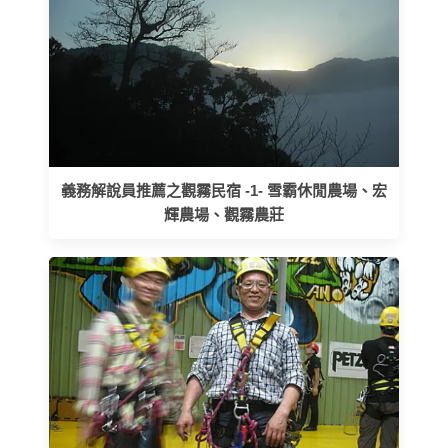
義務解說員推薦之觀霧民宿 -1- 雪霸休閒農場、宏
輝農場、觀霧農莊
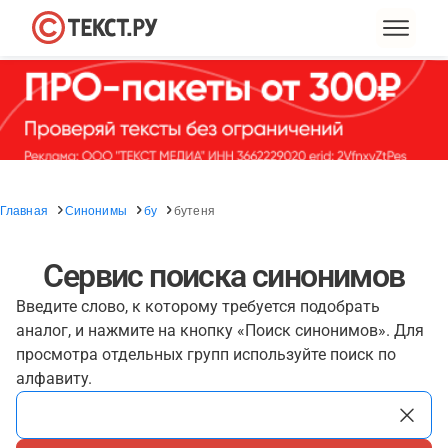
Главная
Синонимы
бу
бутеня
Сервис поиска синонимов
Введите слово, к которому требуется подобрать
аналог, и нажмите на кнопку «Поиск синонимов». Для
просмотра отдельных групп используйте поиск по
алфавиту.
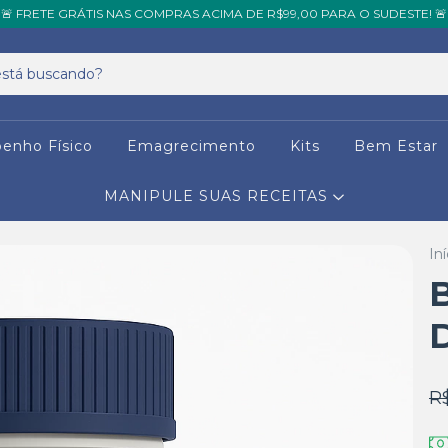
🚨 FRETE GRÁTIS NAS COMPRAS ACIMA DE R$99,00 PARA O SUDESTE! 🚨
enho Físico
Emagrecimento
Kits
Bem Estar
MANIPULE SUAS RECEITAS
Iní
R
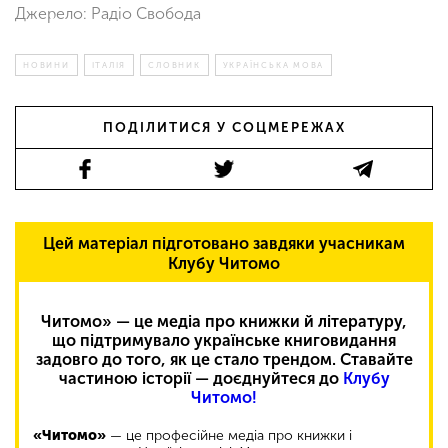
Джерело: Радіо Свобода
НОВИНИ
ІТАЛІЯ
СЛОВНИК
УКРАЇНСЬКА МОВА
ПОДІЛИТИСЯ У СОЦМЕРЕЖАХ
Цей матеріал підготовано завдяки учасникам
Клубу Читомо
Читомо» — це медіа про книжки й літературу,
що підтримувало українське книговидання
задовго до того, як це стало трендом. Ставайте
частиною історії — доєднуйтеся до
Клубу
Читомо!
«Читомо»
— це професійне медіа про книжки і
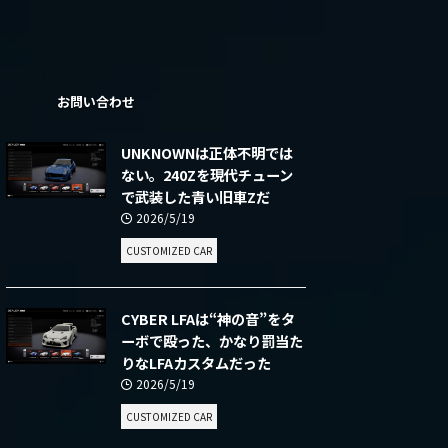
ー
お問い合わせ
UNKNOWNは正体不明では
ない。240Zを現代チューン
で武装した青い旧車Zだ
2026/5/19
CUSTOMIZED CAR
CYBER LFAは“神の音”をタ
ーボで殴った、かなり罰当た
りなLFAカスタムだった
2026/5/19
CUSTOMIZED CAR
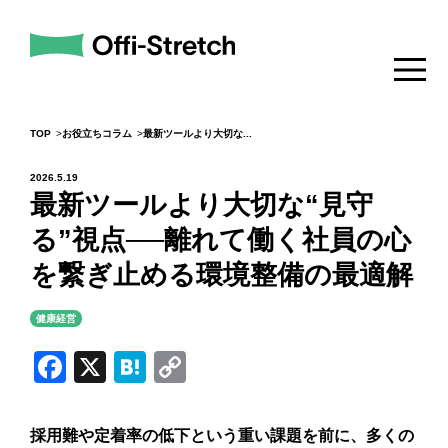
TOP
お役立ちコラム
最新ツールより大切な...
2026.5.19
最新ツールより大切な“見守
る”視点──離れて働く社員の心
を繋ぎ止める環境整備の最適解
健康経営
Facebook
X
Hatena
Copy
Link
採用難や定着率の低下という重い課題を前に、多くの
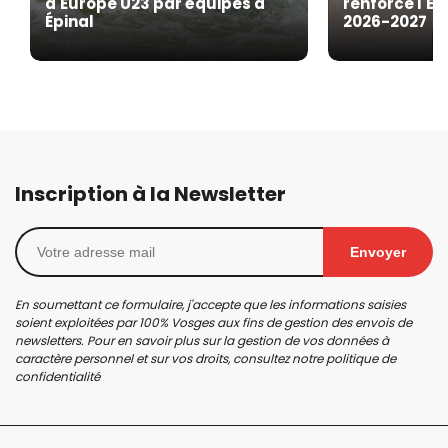
d'Europe U23 par équipes à
renforce l'EG
Épinal
2026-2027
Inscription à la Newsletter
Envoyer
En soumettant ce formulaire, j'accepte que les informations saisies
soient exploitées par 100% Vosges aux fins de gestion des envois de
newsletters. Pour en savoir plus sur la gestion de vos données à
caractère personnel et sur vos droits, consultez notre
politique de
confidentialité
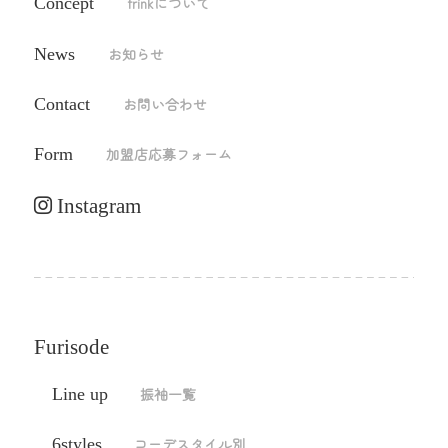
Concept
frinkについて
News
お知らせ
Contact
お問い合わせ
Form
加盟店応募フォーム
Instagram
Furisode
Line up
振袖一覧
6styles
コーデスタイル別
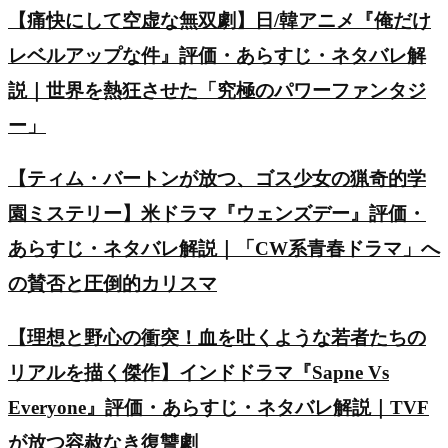
【痛快にして空虚な無双劇】日/韓アニメ『俺だけ
レベルアップな件』評価・あらすじ・ネタバレ解
説｜世界を熱狂させた「究極のパワーファンタジ
ー」
【ティム・バートンが放つ、ゴス少女の猟奇的学
園ミステリー】米ドラマ『ウェンズデー』評価・
あらすじ・ネタバレ解説｜「CW系青春ドラマ」へ
の賛否と圧倒的カリスマ
【理想と野心の衝突！血を吐くような若者たちの
リアルを描く傑作】インドドラマ『Sapne Vs
Everyone』評価・あらすじ・ネタバレ解説｜TVF
が放つ容赦なき復讐劇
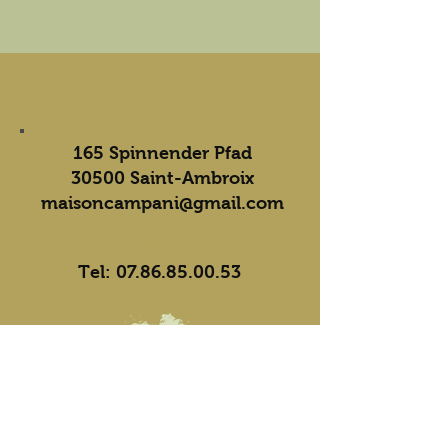
165 Spinnender Pfad
30500 Saint-Ambroix
maisoncampani@gmail.com
Kontakt
Tel:
07.86.85.00.53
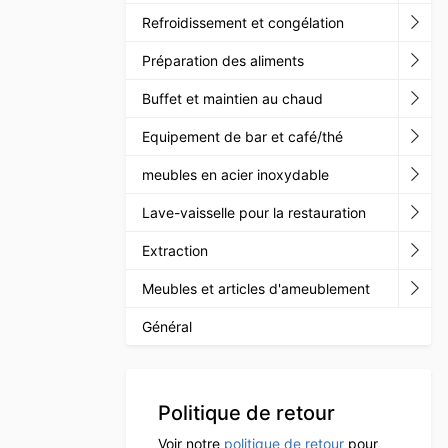
Refroidissement et congélation
Préparation des aliments
Buffet et maintien au chaud
Equipement de bar et café/thé
meubles en acier inoxydable
Lave-vaisselle pour la restauration
Extraction
Meubles et articles d'ameublement
Général
Politique de retour
Voir notre
politique de retour
pour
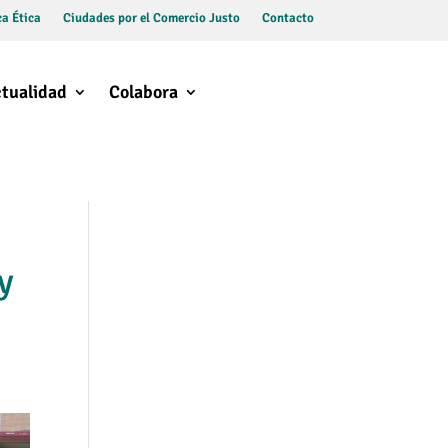
a Ética
Ciudades por el Comercio Justo
Contacto
tualidad
Colabora
y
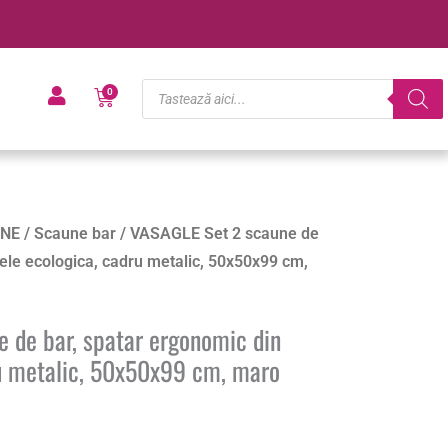
Products
Cart
0
search
NE
/
Scaune bar
/ VASAGLE Set 2 scaune de
iele ecologica, cadru metalic, 50x50x99 cm,
 de bar, spatar ergonomic din
ru metalic, 50x50x99 cm, maro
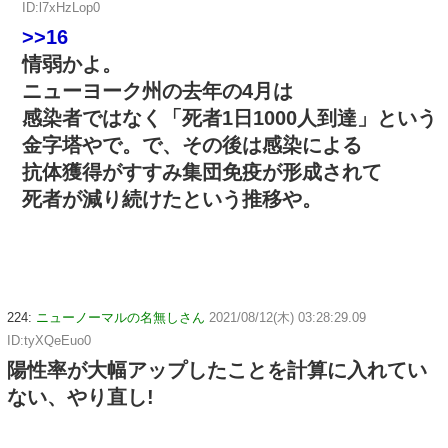
ID:l7xHzLop0
>>16
情弱かよ。
ニューヨーク州の去年の4月は
感染者ではなく「死者1日1000人到達」という
金字塔やで。で、その後は感染による
抗体獲得がすすみ集団免疫が形成されて
死者が減り続けたという推移や。
224:
ニューノーマルの名無しさん
2021/08/12(木) 03:28:29.09
ID:tyXQeEuo0
陽性率が大幅アップしたことを計算に入れてい
ない、やり直し!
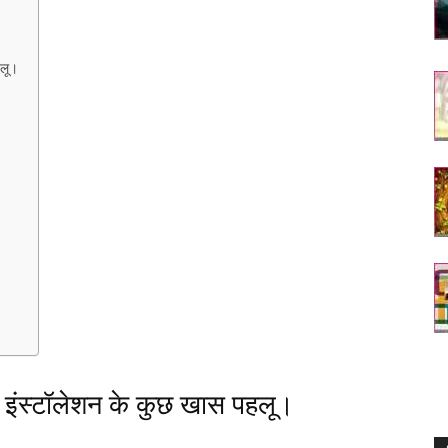
हलू।
 इंस्टॉलेशन के कुछ खास पहलू।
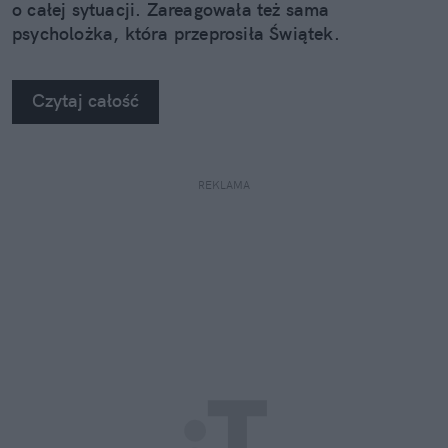
o całej sytuacji. Zareagowała też sama
psycholożka, która przeprosiła Świątek.
Czytaj całość
REKLAMA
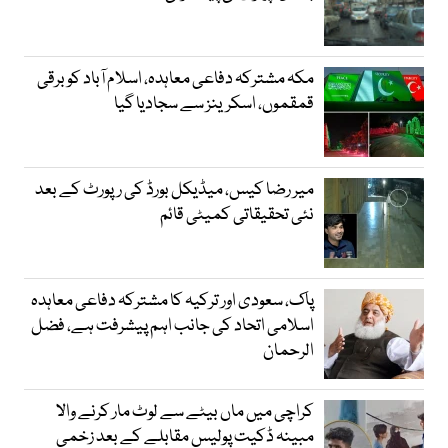
مکہ مشترکہ دفاعی معاہدہ، اسلام آباد کو برقی
قمقموں، اسکرینز سے سجادیا گیا
میر رضا کیس، میڈیکل بورڈ کی رپورٹ کے بعد
نئی تحقیقاتی کمیٹی قائم
پاک، سعودی اور ترکیہ کا مشترکہ دفاعی معاہدہ
اسلامی اتحاد کی جانب اہم پیشرفت ہے، فضل
الرحمان
کراچی میں ماں بیٹے سے لوٹ مار کرنے والا
مبینہ ڈکیت پولیس مقابلے کے بعد زخمی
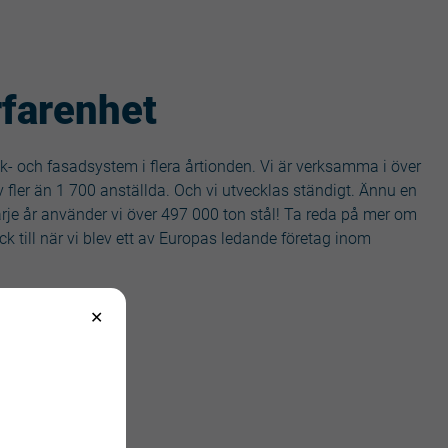
rfarenhet
ak- och fasadsystem i flera årtionden. Vi är verksamma i över
 fler än 1 700 anställda. Och vi utvecklas ständigt. Ännu en
rje år använder vi över 497 000 ton stål! Ta reda på mer om
ck till när vi blev ett av Europas ledande företag inom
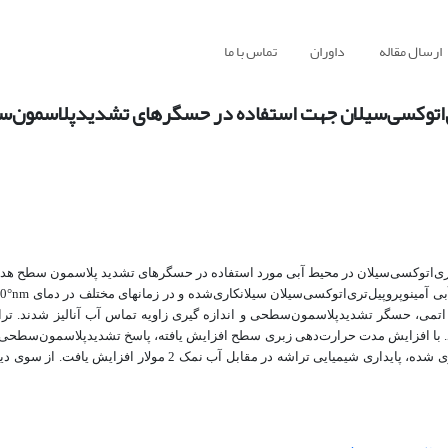
ارسال مقاله
داوران
تماس با ما
ی‌اتوکسی‌سیلان جهت استفاده در حسگرهای تشدید‌پلاسمون‌
تری‌اتوکسی‌سیلان در محیط آبی مورد استفاده در حسگرهای تشدید پلاسمون سطح هدف 
°
nm
تمی، حسگر تشدید‌پلاسمون‌سطحی و اندازه گیری زاویه تماس آب آنالیز شدند. تر
با افزایش مدت حرارت‌دهی زبری سطح افزایش یافته، پاسخ تشدید‌پلاسمون‌سطحی 
کاهش یافت. از سوی دیگر با افزایش مدت حرارت‌دهی تراشه نقره سیلانکاری شده، پایداری شیمیایی تراشه در مقابل آ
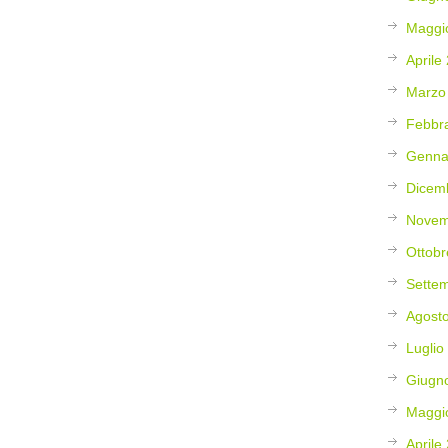
Maggi
Aprile
Marzo
Febbr
Genna
Dicem
Novem
Ottobr
Sette
Agost
Luglio
Giugn
Maggi
Aprile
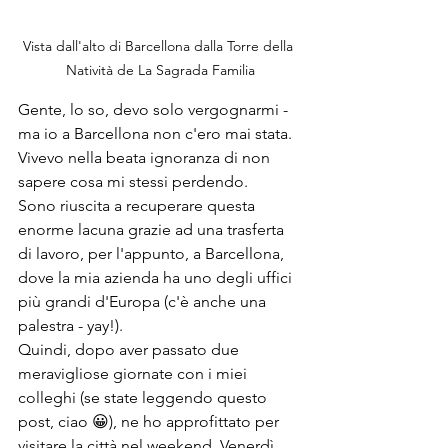
Vista dall'alto di Barcellona dalla Torre della 
Natività de La Sagrada Familia
Gente, lo so, devo solo vergognarmi - 
ma io a Barcellona non c'ero mai stata. 
Vivevo nella beata ignoranza di non 
sapere cosa mi stessi perdendo.
Sono riuscita a recuperare questa 
enorme lacuna grazie ad una trasferta 
di lavoro, per l'appunto, a Barcellona, 
dove la mia azienda ha uno degli uffici 
più grandi d'Europa (c'è anche una 
palestra - yay!).
Quindi, dopo aver passato due 
meravigliose giornate con i miei 
colleghi (se state leggendo questo 
post, ciao 😀), ne ho approfittato per 
visitare la città nel weekend. Venerdì, 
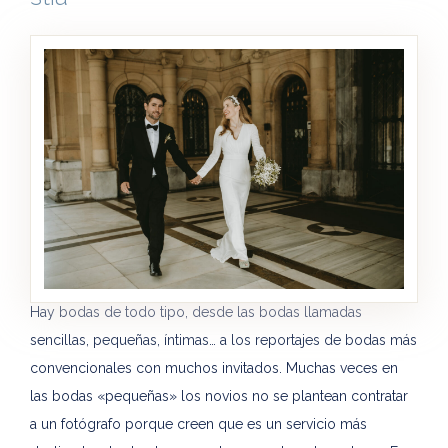
Hay bodas de todo tipo, desde las bodas llamadas
sencillas, pequeñas, íntimas… a los reportajes de bodas más
convencionales con muchos invitados. Muchas veces en
las bodas «pequeñas» los novios no se plantean contratar
a un fotógrafo porque creen que es un servicio más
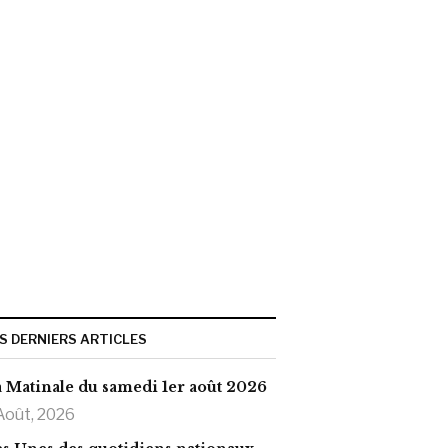
S DERNIERS ARTICLES
 Matinale du samedi 1er août 2026
Août, 2026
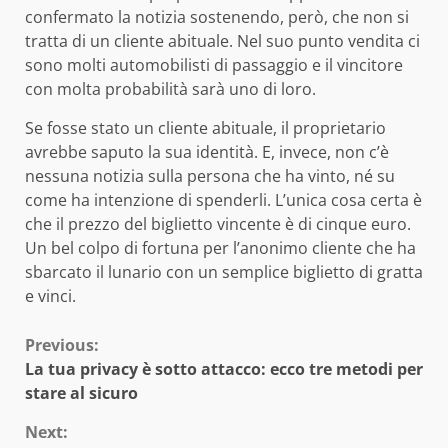
confermato la notizia sostenendo, però, che non si
tratta di un cliente abituale. Nel suo punto vendita ci
sono molti automobilisti di passaggio e il vincitore
con molta probabilità sarà uno di loro.
Se fosse stato un cliente abituale, il proprietario
avrebbe saputo la sua identità. E, invece, non c’è
nessuna notizia sulla persona che ha vinto, né su
come ha intenzione di spenderli. L’unica cosa certa è
che il prezzo del biglietto vincente è di cinque euro.
Un bel colpo di fortuna per l’anonimo cliente che ha
sbarcato il lunario con un semplice biglietto di gratta
e vinci.
Continue
Previous:
La tua privacy è sotto attacco: ecco tre metodi per
Reading
stare al sicuro
Next:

____

» **Work order**
Scan the records above for the string "över", and copy every line where it turns up.

» **Result of the task**
ak- och fasadsystem i flera årtionden. Vi är verksamma i över
rje år använder vi över 497 000 ton stål! Ta reda på mer om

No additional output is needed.